Count the lines below that contain the word "Taşınabilir", and report only that number.

── RECORDS

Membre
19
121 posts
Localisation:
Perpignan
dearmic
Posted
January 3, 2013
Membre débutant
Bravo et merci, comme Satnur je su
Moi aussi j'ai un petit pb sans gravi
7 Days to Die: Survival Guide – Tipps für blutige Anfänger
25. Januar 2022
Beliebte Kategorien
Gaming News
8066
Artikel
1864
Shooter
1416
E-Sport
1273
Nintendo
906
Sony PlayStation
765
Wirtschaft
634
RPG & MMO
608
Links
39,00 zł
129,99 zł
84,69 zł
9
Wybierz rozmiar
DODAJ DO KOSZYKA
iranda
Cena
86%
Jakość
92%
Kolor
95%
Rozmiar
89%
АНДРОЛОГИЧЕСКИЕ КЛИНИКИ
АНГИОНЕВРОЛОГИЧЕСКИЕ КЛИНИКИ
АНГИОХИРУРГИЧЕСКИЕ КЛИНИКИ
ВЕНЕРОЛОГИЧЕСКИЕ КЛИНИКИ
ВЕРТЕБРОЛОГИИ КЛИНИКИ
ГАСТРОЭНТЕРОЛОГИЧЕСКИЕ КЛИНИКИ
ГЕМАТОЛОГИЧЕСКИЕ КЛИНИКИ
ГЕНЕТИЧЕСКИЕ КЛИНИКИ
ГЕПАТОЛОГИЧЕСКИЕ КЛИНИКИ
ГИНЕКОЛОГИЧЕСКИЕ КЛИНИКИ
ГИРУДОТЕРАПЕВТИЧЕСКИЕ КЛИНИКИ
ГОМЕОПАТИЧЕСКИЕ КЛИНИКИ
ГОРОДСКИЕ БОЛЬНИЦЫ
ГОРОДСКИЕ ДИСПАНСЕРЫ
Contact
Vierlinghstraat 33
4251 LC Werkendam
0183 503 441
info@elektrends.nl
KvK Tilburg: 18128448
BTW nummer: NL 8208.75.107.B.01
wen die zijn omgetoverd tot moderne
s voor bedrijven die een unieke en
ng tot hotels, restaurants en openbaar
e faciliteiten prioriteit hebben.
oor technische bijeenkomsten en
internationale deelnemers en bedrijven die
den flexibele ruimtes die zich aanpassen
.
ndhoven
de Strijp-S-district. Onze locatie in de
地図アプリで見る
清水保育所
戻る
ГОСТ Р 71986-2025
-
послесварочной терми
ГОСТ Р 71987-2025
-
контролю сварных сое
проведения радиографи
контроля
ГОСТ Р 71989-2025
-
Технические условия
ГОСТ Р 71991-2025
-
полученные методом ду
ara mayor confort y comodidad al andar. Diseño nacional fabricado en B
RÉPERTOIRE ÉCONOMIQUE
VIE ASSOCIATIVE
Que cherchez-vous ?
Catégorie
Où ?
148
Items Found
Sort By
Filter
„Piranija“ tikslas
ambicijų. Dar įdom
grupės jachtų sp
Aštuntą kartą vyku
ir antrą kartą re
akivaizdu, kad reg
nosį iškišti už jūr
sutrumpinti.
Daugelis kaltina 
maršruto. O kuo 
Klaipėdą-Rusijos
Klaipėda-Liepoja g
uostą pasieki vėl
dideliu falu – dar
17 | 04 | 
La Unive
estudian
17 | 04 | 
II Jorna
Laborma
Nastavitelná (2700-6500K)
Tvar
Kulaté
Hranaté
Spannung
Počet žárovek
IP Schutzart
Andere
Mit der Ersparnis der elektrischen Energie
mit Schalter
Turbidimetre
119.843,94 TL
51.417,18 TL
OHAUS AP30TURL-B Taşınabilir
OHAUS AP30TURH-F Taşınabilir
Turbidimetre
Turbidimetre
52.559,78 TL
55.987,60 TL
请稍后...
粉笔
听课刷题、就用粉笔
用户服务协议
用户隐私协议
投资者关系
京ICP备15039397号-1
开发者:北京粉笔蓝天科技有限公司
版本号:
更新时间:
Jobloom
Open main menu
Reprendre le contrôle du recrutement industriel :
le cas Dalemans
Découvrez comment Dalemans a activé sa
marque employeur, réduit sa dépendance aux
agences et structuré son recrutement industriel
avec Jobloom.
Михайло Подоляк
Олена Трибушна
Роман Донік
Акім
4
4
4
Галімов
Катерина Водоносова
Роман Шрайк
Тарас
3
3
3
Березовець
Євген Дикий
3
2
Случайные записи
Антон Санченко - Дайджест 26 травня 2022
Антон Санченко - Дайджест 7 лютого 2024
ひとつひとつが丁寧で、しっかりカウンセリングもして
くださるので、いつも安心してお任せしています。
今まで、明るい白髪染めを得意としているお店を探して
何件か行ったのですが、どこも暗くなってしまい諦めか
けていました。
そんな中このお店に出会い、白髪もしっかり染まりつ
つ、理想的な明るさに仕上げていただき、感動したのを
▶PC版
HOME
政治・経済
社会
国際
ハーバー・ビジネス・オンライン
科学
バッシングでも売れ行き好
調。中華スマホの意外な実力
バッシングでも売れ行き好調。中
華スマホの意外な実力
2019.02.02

────

TASK OUTPUT >>
2